--- START ---

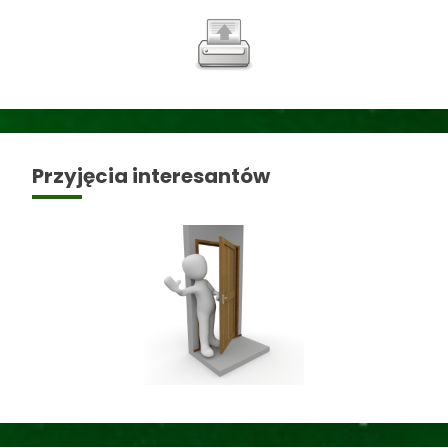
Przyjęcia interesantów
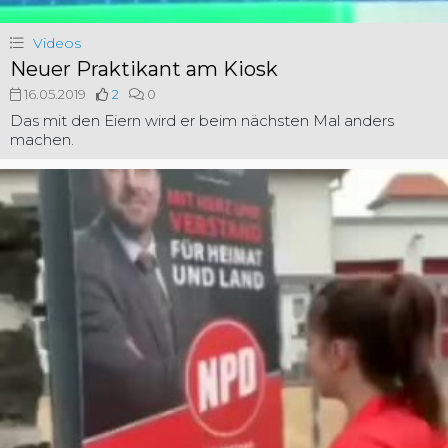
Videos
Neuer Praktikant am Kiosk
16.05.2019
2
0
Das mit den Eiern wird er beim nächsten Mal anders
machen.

--- END ---
--- START ---

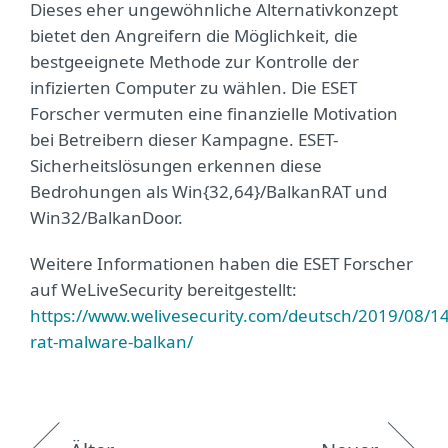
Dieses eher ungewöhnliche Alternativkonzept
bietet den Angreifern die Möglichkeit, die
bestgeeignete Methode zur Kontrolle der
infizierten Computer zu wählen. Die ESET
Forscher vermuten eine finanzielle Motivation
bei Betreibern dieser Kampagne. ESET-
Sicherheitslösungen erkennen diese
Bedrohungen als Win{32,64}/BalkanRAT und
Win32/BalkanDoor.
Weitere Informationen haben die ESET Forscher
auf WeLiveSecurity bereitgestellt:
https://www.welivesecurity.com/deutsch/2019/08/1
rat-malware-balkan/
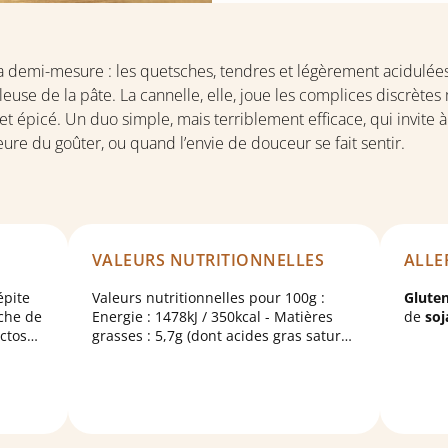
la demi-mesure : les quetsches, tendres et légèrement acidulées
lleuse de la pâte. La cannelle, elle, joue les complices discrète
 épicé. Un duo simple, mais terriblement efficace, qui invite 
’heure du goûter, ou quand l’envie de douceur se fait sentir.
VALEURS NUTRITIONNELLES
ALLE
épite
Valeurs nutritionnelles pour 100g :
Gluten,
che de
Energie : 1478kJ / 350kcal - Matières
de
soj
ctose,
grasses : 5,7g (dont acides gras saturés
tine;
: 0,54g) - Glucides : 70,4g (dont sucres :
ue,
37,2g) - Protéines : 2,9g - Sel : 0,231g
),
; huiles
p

--- END ---

- [Requirement] Work out how many lines of the listing above include "Forscher"; the reply is that number alone.

- [Task result] 2